Work request
Reproduce the entries exactly. Omit none of them.

*** Data supplied ***

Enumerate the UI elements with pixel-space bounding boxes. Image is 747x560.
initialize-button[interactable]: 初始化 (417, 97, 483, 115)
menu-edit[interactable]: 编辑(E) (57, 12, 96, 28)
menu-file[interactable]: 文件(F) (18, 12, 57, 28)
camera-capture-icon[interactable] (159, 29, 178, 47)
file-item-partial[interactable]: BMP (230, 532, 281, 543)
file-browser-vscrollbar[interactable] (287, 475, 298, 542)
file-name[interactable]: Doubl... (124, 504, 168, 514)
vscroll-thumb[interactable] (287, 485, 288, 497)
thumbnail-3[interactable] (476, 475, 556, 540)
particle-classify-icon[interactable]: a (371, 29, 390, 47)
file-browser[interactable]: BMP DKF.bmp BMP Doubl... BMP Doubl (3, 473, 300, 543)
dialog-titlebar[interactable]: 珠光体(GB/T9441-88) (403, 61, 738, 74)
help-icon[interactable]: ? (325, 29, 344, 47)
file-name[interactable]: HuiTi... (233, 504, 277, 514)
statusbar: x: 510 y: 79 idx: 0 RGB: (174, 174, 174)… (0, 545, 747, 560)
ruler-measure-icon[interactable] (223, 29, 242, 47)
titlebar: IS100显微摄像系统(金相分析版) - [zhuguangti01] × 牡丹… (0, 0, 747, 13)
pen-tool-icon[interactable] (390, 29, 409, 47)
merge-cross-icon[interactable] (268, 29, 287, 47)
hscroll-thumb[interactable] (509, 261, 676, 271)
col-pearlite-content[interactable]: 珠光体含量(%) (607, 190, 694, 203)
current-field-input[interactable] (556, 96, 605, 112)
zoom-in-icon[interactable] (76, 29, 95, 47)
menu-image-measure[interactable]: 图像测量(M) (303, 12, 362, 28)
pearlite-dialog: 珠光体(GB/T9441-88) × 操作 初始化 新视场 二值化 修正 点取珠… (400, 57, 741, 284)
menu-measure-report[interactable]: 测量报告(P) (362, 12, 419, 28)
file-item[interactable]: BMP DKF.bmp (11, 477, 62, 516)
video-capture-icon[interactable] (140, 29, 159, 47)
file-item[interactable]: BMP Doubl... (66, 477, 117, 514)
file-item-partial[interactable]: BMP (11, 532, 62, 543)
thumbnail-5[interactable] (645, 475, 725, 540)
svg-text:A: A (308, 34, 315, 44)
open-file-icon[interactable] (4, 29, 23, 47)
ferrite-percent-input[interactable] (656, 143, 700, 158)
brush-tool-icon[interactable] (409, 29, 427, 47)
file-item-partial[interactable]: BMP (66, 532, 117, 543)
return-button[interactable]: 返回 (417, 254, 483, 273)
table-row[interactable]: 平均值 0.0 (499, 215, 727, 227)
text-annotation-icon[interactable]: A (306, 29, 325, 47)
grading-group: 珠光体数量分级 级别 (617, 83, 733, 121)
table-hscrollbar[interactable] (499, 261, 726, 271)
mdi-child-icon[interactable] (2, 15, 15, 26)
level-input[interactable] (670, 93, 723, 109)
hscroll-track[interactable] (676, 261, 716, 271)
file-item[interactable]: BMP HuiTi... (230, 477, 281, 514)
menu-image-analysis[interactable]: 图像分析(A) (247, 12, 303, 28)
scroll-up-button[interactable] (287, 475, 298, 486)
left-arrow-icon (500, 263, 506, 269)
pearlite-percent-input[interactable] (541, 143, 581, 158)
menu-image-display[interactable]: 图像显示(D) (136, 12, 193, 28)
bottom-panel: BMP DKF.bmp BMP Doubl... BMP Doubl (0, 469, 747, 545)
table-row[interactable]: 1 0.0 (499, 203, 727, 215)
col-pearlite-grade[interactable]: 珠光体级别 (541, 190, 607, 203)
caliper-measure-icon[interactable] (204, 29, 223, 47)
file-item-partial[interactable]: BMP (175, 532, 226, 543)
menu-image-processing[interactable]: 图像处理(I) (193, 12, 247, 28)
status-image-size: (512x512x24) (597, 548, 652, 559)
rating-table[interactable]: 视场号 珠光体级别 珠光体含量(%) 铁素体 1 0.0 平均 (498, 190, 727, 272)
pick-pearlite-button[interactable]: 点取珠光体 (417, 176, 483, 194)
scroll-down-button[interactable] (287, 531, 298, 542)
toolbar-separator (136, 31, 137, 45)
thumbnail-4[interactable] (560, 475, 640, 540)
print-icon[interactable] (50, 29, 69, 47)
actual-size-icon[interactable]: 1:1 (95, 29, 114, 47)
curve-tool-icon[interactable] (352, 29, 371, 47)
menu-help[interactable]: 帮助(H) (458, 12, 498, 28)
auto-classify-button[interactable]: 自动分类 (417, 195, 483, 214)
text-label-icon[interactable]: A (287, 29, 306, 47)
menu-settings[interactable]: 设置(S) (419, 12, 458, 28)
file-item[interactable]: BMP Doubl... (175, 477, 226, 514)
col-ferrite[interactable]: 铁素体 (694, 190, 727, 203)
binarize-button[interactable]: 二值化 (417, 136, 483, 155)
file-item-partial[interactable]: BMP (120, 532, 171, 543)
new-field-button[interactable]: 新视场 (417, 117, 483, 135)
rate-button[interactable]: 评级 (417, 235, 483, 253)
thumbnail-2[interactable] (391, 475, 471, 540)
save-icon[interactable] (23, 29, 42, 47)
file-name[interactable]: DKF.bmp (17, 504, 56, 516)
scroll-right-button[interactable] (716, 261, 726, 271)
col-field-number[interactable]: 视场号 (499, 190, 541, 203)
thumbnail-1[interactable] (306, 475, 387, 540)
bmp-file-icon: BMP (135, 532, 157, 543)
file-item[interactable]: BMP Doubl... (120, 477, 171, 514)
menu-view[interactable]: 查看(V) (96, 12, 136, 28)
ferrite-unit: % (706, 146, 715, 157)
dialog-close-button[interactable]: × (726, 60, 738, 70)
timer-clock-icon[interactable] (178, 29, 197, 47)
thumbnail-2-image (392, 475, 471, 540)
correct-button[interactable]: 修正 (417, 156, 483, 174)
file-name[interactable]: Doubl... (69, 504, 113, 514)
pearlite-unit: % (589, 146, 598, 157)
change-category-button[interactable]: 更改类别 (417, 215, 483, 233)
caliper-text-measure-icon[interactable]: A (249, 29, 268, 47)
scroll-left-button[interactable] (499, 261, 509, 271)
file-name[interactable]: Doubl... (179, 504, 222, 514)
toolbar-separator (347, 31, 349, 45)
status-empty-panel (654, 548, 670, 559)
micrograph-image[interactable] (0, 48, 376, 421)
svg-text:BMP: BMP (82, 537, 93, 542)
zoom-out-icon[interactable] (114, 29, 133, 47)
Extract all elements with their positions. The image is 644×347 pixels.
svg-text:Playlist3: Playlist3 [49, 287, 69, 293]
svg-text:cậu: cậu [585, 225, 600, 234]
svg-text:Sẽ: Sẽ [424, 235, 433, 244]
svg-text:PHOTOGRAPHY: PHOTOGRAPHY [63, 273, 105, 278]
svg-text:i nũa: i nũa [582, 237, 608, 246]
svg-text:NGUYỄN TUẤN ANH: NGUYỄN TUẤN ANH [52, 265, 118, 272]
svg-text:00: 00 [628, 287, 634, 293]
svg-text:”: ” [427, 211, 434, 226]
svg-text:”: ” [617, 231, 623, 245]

*** End of Data supplied ***

Task output
Enumerate the UI elements with pixel-space bounding boxes. Image is 747x560.
initialize-button[interactable]: 初始化 (417, 97, 483, 115)
menu-edit[interactable]: 编辑(E) (57, 12, 96, 28)
menu-file[interactable]: 文件(F) (18, 12, 57, 28)
camera-capture-icon[interactable] (159, 29, 178, 47)
file-item-partial[interactable]: BMP (230, 532, 281, 543)
file-browser-vscrollbar[interactable] (287, 475, 298, 542)
file-name[interactable]: Doubl... (124, 504, 168, 514)
vscroll-thumb[interactable] (287, 485, 288, 497)
thumbnail-3[interactable] (476, 475, 556, 540)
particle-classify-icon[interactable]: a (371, 29, 390, 47)
file-browser[interactable]: BMP DKF.bmp BMP Doubl... BMP Doubl (3, 473, 300, 543)
dialog-titlebar[interactable]: 珠光体(GB/T9441-88) (403, 61, 738, 74)
help-icon[interactable]: ? (325, 29, 344, 47)
file-name[interactable]: HuiTi... (233, 504, 277, 514)
statusbar: x: 510 y: 79 idx: 0 RGB: (174, 174, 174)… (0, 545, 747, 560)
ruler-measure-icon[interactable] (223, 29, 242, 47)
titlebar: IS100显微摄像系统(金相分析版) - [zhuguangti01] × 牡丹… (0, 0, 747, 13)
pen-tool-icon[interactable] (390, 29, 409, 47)
merge-cross-icon[interactable] (268, 29, 287, 47)
hscroll-thumb[interactable] (509, 261, 676, 271)
col-pearlite-content[interactable]: 珠光体含量(%) (607, 190, 694, 203)
current-field-input[interactable] (556, 96, 605, 112)
zoom-in-icon[interactable] (76, 29, 95, 47)
menu-image-measure[interactable]: 图像测量(M) (303, 12, 362, 28)
pearlite-dialog: 珠光体(GB/T9441-88) × 操作 初始化 新视场 二值化 修正 点取珠… (400, 57, 741, 284)
menu-measure-report[interactable]: 测量报告(P) (362, 12, 419, 28)
file-item[interactable]: BMP DKF.bmp (11, 477, 62, 516)
video-capture-icon[interactable] (140, 29, 159, 47)
file-item[interactable]: BMP Doubl... (66, 477, 117, 514)
file-item-partial[interactable]: BMP (11, 532, 62, 543)
thumbnail-5[interactable] (645, 475, 725, 540)
svg-text:A: A (308, 34, 315, 44)
open-file-icon[interactable] (4, 29, 23, 47)
ferrite-percent-input[interactable] (656, 143, 700, 158)
brush-tool-icon[interactable] (409, 29, 427, 47)
file-item-partial[interactable]: BMP (66, 532, 117, 543)
return-button[interactable]: 返回 (417, 254, 483, 273)
table-row[interactable]: 平均值 0.0 (499, 215, 727, 227)
text-annotation-icon[interactable]: A (306, 29, 325, 47)
grading-group: 珠光体数量分级 级别 (617, 83, 733, 121)
table-hscrollbar[interactable] (499, 261, 726, 271)
mdi-child-icon[interactable] (2, 15, 15, 26)
level-input[interactable] (670, 93, 723, 109)
hscroll-track[interactable] (676, 261, 716, 271)
file-item[interactable]: BMP HuiTi... (230, 477, 281, 514)
menu-image-analysis[interactable]: 图像分析(A) (247, 12, 303, 28)
scroll-up-button[interactable] (287, 475, 298, 486)
left-arrow-icon (500, 263, 506, 269)
pearlite-percent-input[interactable] (541, 143, 581, 158)
menu-image-display[interactable]: 图像显示(D) (136, 12, 193, 28)
bottom-panel: BMP DKF.bmp BMP Doubl... BMP Doubl (0, 469, 747, 545)
table-row[interactable]: 1 0.0 (499, 203, 727, 215)
col-pearlite-grade[interactable]: 珠光体级别 (541, 190, 607, 203)
caliper-measure-icon[interactable] (204, 29, 223, 47)
file-item-partial[interactable]: BMP (175, 532, 226, 543)
menu-image-processing[interactable]: 图像处理(I) (193, 12, 247, 28)
status-image-size: (512x512x24) (597, 548, 652, 559)
rating-table[interactable]: 视场号 珠光体级别 珠光体含量(%) 铁素体 1 0.0 平均 (498, 190, 727, 272)
pick-pearlite-button[interactable]: 点取珠光体 (417, 176, 483, 194)
scroll-down-button[interactable] (287, 531, 298, 542)
toolbar-separator (136, 31, 137, 45)
thumbnail-4[interactable] (560, 475, 640, 540)
print-icon[interactable] (50, 29, 69, 47)
actual-size-icon[interactable]: 1:1 (95, 29, 114, 47)
curve-tool-icon[interactable] (352, 29, 371, 47)
menu-help[interactable]: 帮助(H) (458, 12, 498, 28)
auto-classify-button[interactable]: 自动分类 (417, 195, 483, 214)
text-label-icon[interactable]: A (287, 29, 306, 47)
menu-settings[interactable]: 设置(S) (419, 12, 458, 28)
file-item[interactable]: BMP Doubl... (175, 477, 226, 514)
col-ferrite[interactable]: 铁素体 (694, 190, 727, 203)
binarize-button[interactable]: 二值化 (417, 136, 483, 155)
file-item-partial[interactable]: BMP (120, 532, 171, 543)
new-field-button[interactable]: 新视场 (417, 117, 483, 135)
rate-button[interactable]: 评级 (417, 235, 483, 253)
thumbnail-2[interactable] (391, 475, 471, 540)
save-icon[interactable] (23, 29, 42, 47)
file-name[interactable]: DKF.bmp (17, 504, 56, 516)
scroll-right-button[interactable] (716, 261, 726, 271)
col-field-number[interactable]: 视场号 (499, 190, 541, 203)
thumbnail-1[interactable] (306, 475, 387, 540)
bmp-file-icon: BMP (135, 532, 157, 543)
file-item[interactable]: BMP Doubl... (120, 477, 171, 514)
menu-view[interactable]: 查看(V) (96, 12, 136, 28)
ferrite-unit: % (706, 146, 715, 157)
dialog-close-button[interactable]: × (726, 60, 738, 70)
timer-clock-icon[interactable] (178, 29, 197, 47)
thumbnail-2-image (392, 475, 471, 540)
correct-button[interactable]: 修正 (417, 156, 483, 174)
file-name[interactable]: Doubl... (69, 504, 113, 514)
pearlite-unit: % (589, 146, 598, 157)
change-category-button[interactable]: 更改类别 (417, 215, 483, 233)
caliper-text-measure-icon[interactable]: A (249, 29, 268, 47)
scroll-left-button[interactable] (499, 261, 509, 271)
file-name[interactable]: Doubl... (179, 504, 222, 514)
toolbar-separator (347, 31, 349, 45)
status-empty-panel (654, 548, 670, 559)
micrograph-image[interactable] (0, 48, 376, 421)
svg-text:BMP: BMP (82, 537, 93, 542)
zoom-out-icon[interactable] (114, 29, 133, 47)
Extract all elements with their positions. The image is 644×347 pixels.
svg-text:Playlist3: Playlist3 [49, 287, 69, 293]
svg-text:cậu: cậu [585, 225, 600, 234]
svg-text:Sẽ: Sẽ [424, 235, 433, 244]
svg-text:PHOTOGRAPHY: PHOTOGRAPHY [63, 273, 105, 278]
svg-text:i nũa: i nũa [582, 237, 608, 246]
svg-text:NGUYỄN TUẤN ANH: NGUYỄN TUẤN ANH [52, 265, 118, 272]
svg-text:00: 00 [628, 287, 634, 293]
svg-text:”: ” [427, 211, 434, 226]
svg-text:”: ” [617, 231, 623, 245]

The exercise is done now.